***** Record set *****
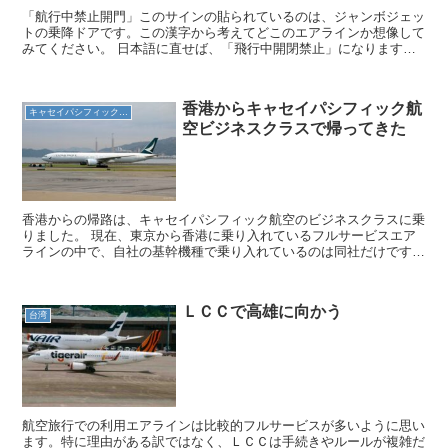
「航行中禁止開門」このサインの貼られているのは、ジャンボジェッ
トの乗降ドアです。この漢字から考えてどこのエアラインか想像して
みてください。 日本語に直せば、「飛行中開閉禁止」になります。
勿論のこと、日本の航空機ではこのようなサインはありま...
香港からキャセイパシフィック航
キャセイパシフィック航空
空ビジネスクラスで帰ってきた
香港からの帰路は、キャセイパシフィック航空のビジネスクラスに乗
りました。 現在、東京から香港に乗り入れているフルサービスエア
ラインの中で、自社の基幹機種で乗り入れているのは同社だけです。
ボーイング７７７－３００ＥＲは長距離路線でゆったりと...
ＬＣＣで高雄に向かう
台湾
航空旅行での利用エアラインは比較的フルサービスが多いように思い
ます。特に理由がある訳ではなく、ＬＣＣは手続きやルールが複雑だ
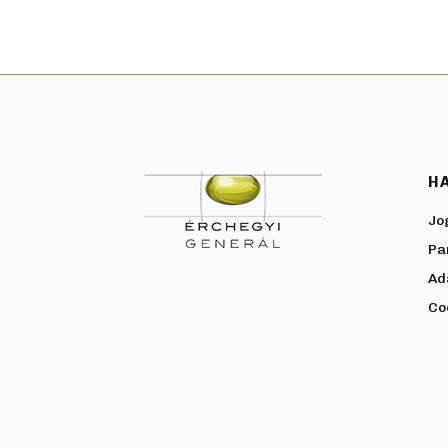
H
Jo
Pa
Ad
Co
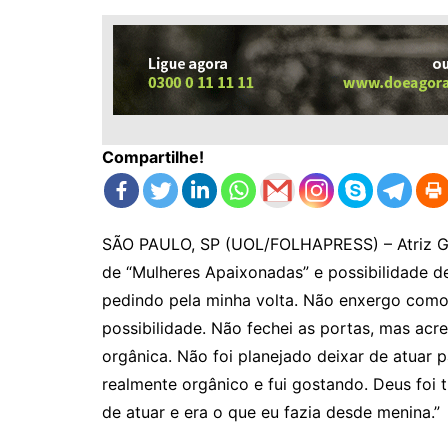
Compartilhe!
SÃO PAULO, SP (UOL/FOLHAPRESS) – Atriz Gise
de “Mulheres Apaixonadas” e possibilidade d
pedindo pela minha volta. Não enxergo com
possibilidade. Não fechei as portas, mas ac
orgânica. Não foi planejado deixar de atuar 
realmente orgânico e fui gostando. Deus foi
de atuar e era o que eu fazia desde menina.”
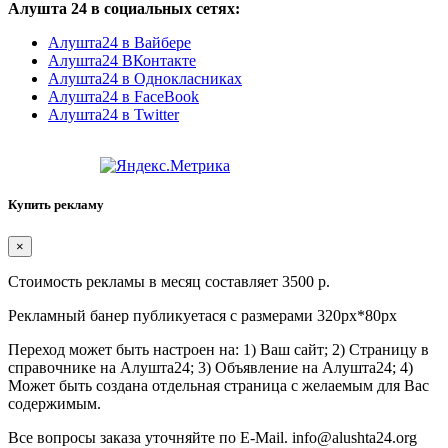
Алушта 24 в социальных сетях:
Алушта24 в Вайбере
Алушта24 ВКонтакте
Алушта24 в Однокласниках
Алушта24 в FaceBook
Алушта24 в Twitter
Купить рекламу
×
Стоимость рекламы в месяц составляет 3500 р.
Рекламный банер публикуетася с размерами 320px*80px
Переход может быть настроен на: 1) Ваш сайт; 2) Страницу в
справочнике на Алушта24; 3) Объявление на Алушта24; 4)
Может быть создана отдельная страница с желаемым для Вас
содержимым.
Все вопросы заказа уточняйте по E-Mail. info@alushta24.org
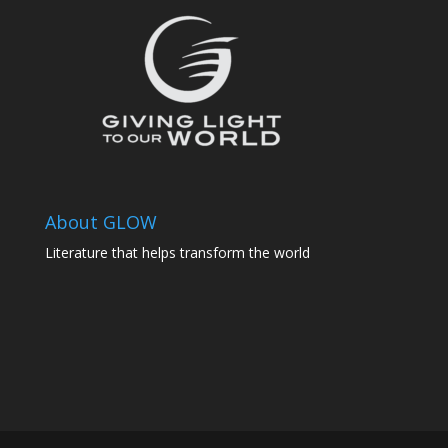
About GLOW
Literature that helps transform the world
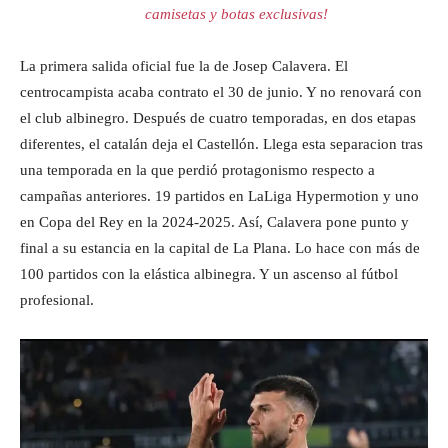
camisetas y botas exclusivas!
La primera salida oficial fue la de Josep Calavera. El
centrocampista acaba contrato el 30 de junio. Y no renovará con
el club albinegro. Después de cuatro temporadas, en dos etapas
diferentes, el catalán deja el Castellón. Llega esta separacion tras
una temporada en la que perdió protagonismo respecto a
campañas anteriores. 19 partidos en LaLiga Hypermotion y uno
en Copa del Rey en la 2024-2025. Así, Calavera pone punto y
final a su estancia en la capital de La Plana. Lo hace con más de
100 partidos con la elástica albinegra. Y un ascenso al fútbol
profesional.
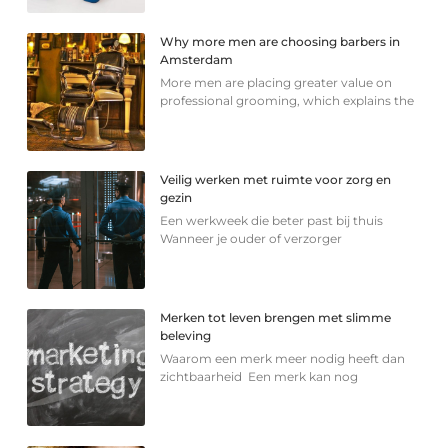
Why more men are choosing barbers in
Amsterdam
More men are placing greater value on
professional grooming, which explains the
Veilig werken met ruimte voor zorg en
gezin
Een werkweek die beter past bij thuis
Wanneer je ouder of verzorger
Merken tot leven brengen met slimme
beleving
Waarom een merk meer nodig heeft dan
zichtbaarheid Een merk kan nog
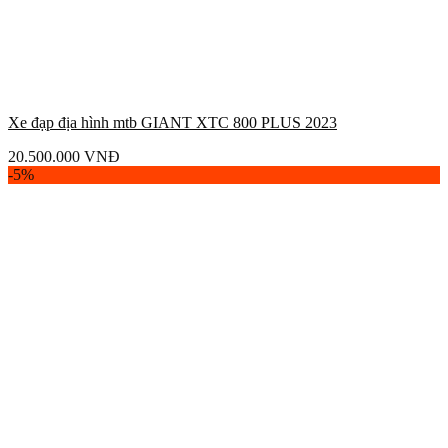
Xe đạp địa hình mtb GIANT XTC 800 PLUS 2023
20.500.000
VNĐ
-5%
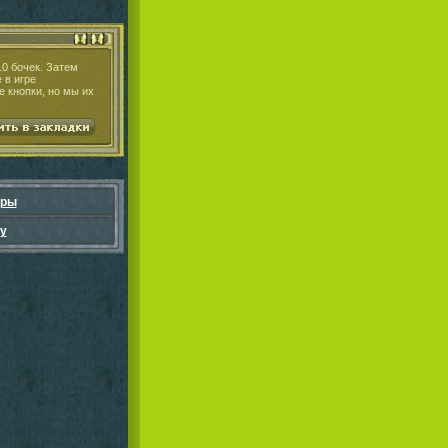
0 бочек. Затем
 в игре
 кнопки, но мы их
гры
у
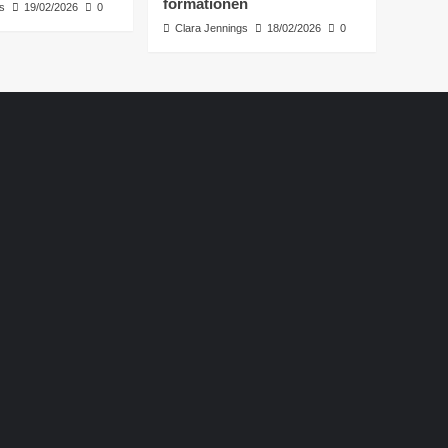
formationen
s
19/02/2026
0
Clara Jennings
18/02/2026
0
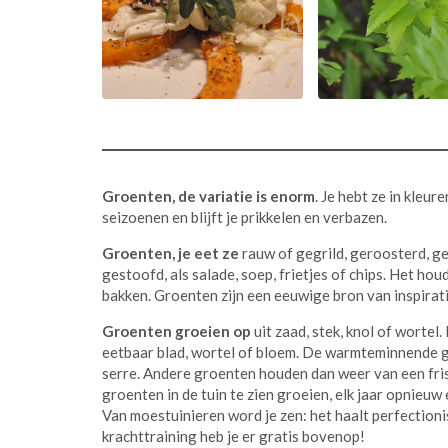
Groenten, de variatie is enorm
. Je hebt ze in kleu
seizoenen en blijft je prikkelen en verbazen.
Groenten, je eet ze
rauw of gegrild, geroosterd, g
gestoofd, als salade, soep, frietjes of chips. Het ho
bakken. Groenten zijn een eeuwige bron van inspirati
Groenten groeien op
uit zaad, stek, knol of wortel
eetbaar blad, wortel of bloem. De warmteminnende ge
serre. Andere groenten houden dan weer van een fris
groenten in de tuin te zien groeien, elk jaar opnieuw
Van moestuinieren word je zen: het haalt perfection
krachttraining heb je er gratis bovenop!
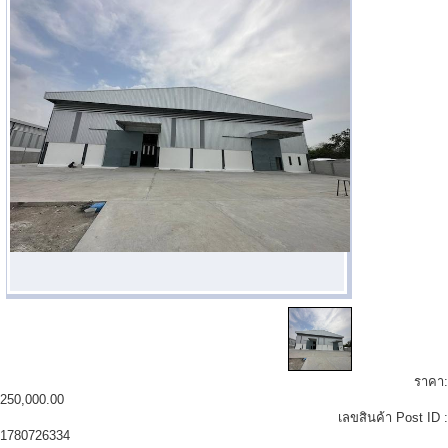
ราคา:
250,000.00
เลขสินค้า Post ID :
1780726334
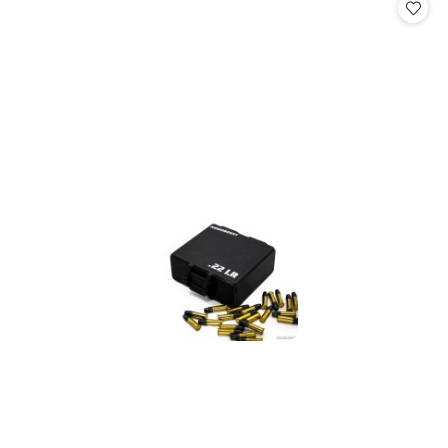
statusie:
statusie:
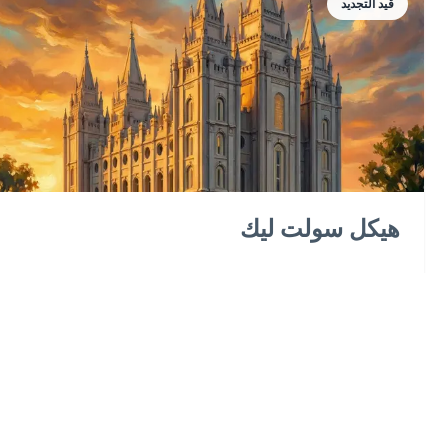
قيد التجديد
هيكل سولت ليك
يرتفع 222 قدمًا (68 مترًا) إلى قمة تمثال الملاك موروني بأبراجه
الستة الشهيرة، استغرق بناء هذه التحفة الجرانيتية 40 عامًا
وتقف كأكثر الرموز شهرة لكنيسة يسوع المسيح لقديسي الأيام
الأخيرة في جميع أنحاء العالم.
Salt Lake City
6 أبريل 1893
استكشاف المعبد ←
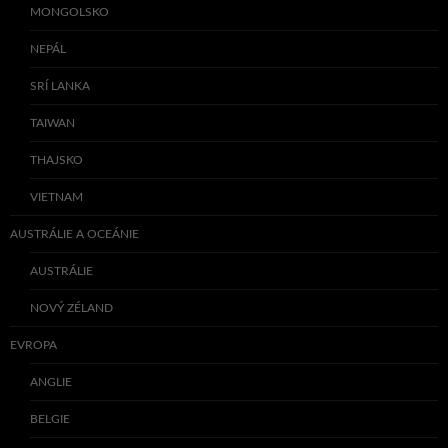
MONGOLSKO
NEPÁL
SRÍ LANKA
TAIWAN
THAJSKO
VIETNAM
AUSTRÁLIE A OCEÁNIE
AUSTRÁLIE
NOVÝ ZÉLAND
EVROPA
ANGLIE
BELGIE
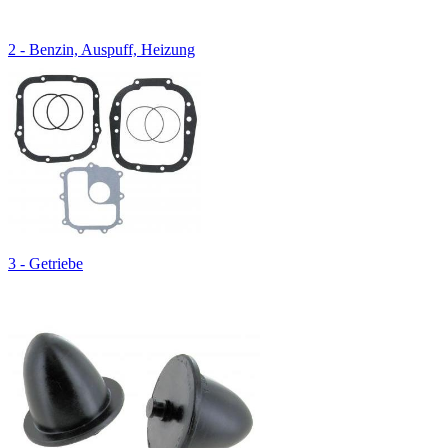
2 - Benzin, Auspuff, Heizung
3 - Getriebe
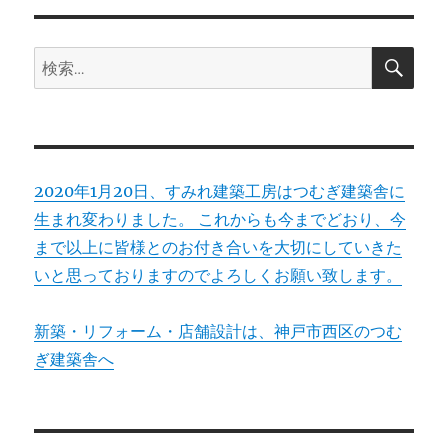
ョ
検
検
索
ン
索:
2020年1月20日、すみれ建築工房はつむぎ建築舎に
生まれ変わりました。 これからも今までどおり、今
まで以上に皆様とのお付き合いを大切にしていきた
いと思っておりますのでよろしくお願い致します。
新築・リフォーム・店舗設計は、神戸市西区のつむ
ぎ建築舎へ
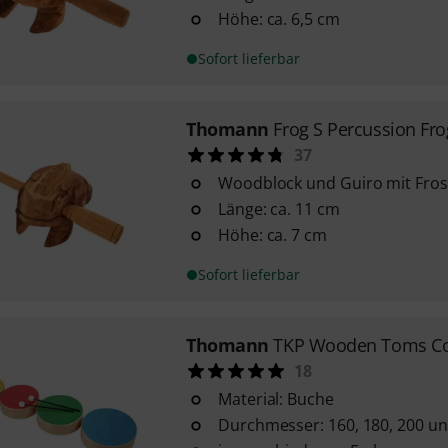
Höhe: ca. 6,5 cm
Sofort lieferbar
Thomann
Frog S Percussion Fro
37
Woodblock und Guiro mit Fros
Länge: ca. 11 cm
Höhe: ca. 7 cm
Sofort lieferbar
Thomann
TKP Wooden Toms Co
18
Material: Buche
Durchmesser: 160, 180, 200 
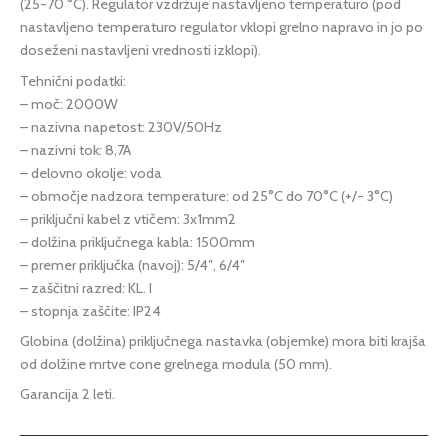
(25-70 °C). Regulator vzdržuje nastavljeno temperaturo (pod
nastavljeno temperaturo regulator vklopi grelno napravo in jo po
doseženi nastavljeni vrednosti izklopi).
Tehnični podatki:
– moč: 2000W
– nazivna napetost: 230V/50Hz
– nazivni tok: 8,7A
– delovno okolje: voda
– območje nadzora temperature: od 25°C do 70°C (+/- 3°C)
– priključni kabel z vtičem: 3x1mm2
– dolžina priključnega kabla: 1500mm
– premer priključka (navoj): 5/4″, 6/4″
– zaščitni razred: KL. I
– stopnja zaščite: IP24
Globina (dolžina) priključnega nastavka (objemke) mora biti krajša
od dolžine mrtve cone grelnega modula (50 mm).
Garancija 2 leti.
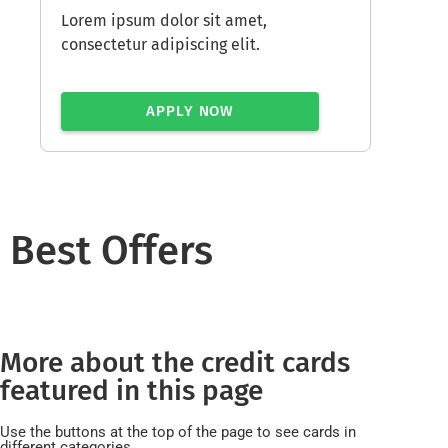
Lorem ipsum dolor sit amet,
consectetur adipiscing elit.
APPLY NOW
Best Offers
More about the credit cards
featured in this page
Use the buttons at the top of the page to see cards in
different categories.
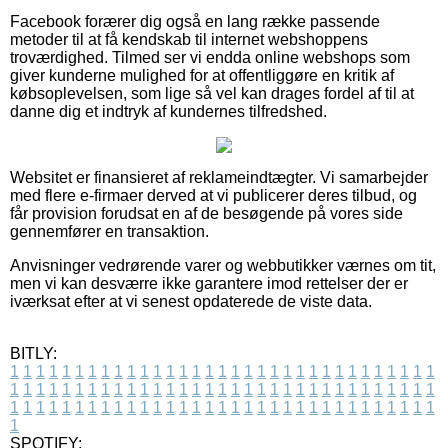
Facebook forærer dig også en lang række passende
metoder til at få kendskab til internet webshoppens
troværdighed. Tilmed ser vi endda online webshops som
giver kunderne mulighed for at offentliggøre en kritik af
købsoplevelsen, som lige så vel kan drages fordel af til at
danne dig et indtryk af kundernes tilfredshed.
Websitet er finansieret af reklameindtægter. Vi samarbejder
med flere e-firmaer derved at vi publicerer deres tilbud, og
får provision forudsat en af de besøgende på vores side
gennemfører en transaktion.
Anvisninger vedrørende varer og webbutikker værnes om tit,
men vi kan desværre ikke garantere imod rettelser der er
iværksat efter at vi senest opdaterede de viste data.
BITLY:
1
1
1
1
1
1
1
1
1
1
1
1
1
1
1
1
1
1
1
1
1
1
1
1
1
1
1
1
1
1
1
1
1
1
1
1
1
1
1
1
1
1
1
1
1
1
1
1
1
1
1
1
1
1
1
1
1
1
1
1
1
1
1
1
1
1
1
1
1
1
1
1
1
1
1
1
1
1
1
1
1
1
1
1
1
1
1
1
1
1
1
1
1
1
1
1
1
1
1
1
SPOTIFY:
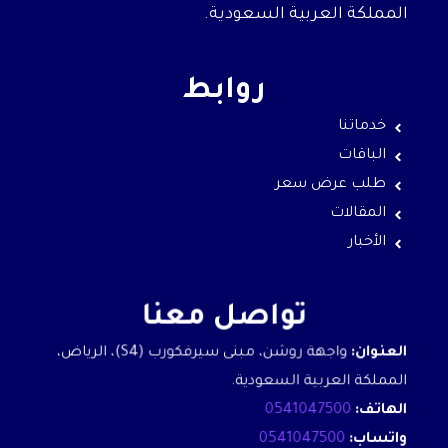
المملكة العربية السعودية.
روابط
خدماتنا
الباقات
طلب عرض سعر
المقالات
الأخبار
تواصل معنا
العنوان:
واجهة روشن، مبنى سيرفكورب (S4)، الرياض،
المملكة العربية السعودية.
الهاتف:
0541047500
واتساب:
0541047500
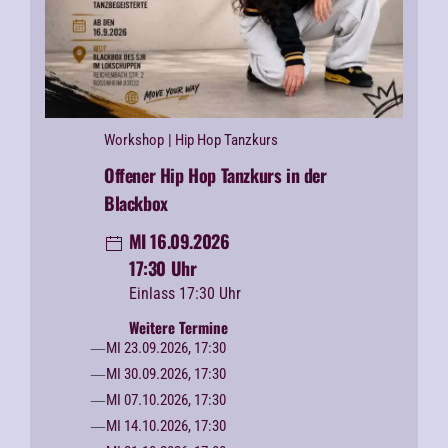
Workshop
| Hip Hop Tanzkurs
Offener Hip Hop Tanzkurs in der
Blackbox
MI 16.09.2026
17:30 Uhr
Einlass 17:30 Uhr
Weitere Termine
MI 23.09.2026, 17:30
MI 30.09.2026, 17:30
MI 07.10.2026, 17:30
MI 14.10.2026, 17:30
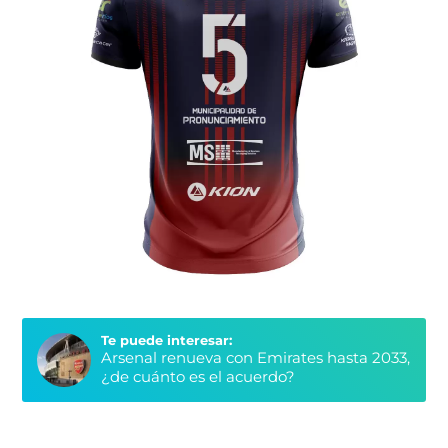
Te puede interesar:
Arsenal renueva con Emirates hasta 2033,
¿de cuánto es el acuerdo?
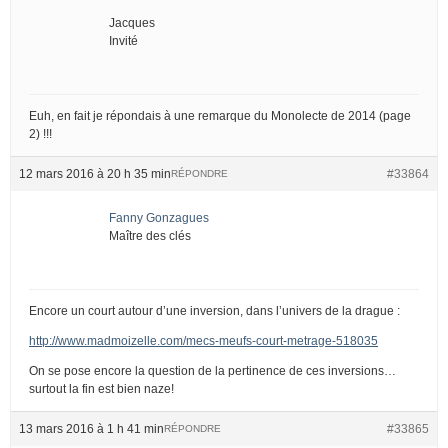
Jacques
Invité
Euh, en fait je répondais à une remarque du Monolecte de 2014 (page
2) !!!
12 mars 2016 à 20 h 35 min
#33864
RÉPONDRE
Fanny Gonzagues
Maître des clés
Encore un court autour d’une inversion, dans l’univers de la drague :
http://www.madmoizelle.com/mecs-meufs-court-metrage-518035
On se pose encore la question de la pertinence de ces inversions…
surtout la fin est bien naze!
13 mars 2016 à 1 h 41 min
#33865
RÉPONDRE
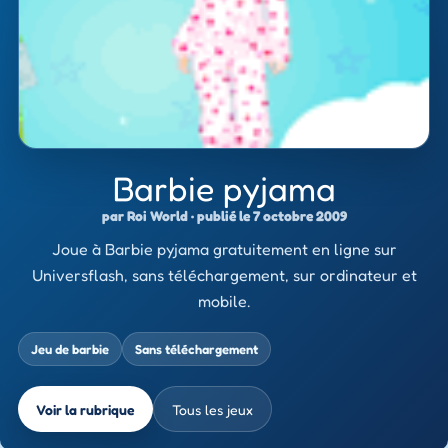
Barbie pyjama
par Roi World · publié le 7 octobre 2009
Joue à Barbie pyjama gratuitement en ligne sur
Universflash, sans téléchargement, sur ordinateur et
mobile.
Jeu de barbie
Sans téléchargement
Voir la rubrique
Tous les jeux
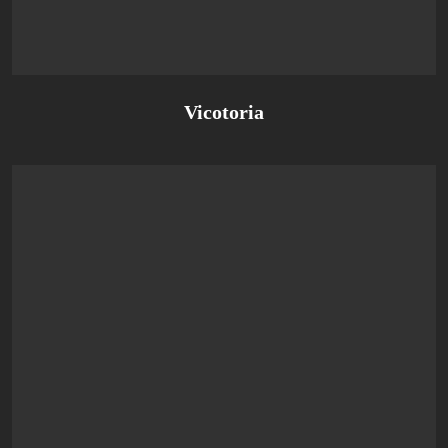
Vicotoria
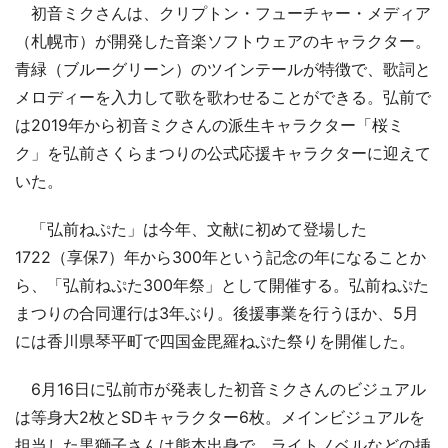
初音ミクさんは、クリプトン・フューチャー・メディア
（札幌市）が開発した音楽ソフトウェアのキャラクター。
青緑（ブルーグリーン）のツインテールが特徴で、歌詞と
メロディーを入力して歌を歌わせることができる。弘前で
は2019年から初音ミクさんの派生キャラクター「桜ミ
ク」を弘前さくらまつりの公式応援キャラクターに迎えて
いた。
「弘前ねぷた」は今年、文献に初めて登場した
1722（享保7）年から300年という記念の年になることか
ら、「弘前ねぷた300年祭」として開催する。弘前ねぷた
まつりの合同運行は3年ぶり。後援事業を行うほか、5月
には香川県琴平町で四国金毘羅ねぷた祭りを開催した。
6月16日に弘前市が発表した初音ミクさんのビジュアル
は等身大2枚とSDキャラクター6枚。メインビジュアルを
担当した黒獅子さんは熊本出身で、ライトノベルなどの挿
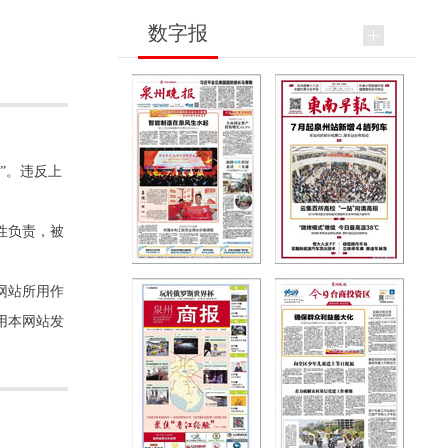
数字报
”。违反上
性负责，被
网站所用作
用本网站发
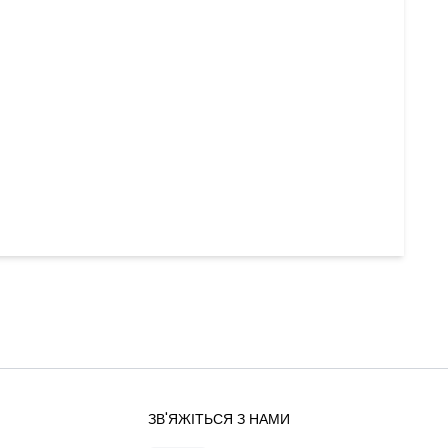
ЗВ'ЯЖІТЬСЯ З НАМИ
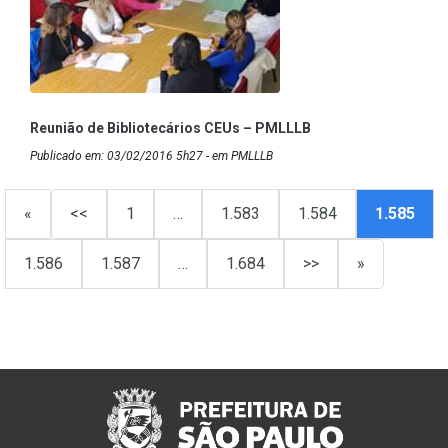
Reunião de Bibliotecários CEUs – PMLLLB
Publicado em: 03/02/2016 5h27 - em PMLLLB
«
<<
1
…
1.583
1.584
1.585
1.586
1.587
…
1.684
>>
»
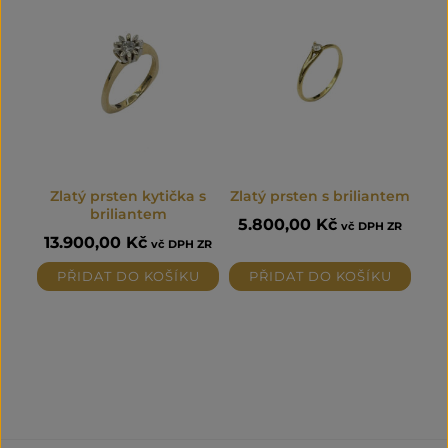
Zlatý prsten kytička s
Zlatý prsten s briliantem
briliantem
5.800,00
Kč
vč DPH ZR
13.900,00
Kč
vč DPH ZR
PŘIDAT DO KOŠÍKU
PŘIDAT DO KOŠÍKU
*****
All lines of the records above with the word "mars" in them are to be copied.

12 mars 2016 à 20 h 35 min
13 mars 2016 à 1 h 41 min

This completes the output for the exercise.